Event-driven Programming is Usually a Poor Architecture

‍

Introduction

There has been a lot of discussion about when to use an event-driven programming model and when to use a workflow architecture. Much of this discussion has stemmed from the increase in agentic AI applications. AI agents routinely execute long-running, multi-step processes involving tool calls, external APIs, and human-in-the-loop. They are inherently stateful and failure-prone, which makes coordination and recovery first-order concerns.

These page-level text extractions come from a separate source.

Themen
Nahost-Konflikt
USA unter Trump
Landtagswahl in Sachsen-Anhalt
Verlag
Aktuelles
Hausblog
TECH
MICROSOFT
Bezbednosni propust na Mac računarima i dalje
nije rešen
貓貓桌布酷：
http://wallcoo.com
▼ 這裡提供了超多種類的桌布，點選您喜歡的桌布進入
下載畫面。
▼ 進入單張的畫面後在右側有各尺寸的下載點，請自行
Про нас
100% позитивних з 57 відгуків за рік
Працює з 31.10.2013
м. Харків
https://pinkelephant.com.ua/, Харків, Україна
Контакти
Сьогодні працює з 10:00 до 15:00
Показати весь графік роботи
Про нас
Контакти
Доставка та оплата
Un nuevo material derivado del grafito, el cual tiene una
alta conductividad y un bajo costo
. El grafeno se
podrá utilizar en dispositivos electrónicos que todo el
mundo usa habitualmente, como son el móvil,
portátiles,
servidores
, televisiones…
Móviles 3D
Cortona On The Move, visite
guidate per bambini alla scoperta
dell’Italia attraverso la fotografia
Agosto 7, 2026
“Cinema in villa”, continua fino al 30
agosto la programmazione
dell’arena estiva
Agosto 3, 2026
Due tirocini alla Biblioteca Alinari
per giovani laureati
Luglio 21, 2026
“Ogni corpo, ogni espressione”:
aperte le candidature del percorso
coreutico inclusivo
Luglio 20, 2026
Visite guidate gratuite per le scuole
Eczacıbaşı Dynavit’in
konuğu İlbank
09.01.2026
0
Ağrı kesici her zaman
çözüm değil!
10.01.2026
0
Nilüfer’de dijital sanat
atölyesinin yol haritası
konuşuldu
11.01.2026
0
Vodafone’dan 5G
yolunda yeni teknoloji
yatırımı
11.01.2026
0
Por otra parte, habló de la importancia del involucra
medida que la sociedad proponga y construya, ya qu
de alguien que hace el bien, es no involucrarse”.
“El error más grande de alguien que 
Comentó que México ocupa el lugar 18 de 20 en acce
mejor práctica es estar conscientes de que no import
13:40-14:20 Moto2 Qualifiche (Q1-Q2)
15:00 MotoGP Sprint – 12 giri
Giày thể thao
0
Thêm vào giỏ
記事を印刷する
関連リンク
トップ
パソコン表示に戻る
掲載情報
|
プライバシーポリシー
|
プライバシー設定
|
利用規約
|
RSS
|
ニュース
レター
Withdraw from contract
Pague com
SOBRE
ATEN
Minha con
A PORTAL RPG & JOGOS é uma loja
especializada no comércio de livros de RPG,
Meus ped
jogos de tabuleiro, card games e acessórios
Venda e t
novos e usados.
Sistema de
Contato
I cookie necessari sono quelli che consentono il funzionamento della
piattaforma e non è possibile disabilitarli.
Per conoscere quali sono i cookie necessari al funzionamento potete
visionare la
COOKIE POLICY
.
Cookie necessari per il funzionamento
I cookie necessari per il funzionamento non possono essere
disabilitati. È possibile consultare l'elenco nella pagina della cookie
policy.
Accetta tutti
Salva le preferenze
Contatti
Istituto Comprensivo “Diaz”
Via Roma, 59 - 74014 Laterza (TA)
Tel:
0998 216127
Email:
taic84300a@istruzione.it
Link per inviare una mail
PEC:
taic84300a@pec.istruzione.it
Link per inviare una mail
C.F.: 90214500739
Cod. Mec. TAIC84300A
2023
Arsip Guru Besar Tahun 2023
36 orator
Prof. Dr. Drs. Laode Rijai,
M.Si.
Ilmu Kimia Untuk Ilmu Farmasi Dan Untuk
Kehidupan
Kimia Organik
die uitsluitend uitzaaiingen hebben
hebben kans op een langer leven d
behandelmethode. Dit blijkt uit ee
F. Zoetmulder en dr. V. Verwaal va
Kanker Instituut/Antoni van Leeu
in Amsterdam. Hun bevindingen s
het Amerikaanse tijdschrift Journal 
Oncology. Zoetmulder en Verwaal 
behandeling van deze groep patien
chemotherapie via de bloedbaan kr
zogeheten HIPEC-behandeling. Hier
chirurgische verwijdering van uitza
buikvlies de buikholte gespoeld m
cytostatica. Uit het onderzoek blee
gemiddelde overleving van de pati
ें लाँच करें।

In this paper we discuss this tradeoff using Dijkstra's famous CACM letter [1] about GOTO programming for guidance. We begin in Section 2 by presenting a motivating example, which we then show how to solve using both paradigms. Then we continue in Section 3 with a classification system to evaluate the two architectures. Lastly, in Section 4 we bring Dijkstra's comments to bear on our classification system.

Motivating Example

In Figure 1, we show a simplistic, hypothetical B2B ecommerce site - a popular target for agentic AI. There are four modules in the site. When an order for an item arrives, the system first checks its inventory to see if the item is in stock. If so, it continues by deciding if it wants to do business with the prospective customer. This could entail accessing an AI model to evaluate the buyer’s credit rating and order history. If this appears to be a good customer, then the next module accepts payment for the item while the fourth module does fulfillment (shipping). In summary, there are four modules, and the arrows indicate the workflow that must be orchestrated by an underlying workflow engine.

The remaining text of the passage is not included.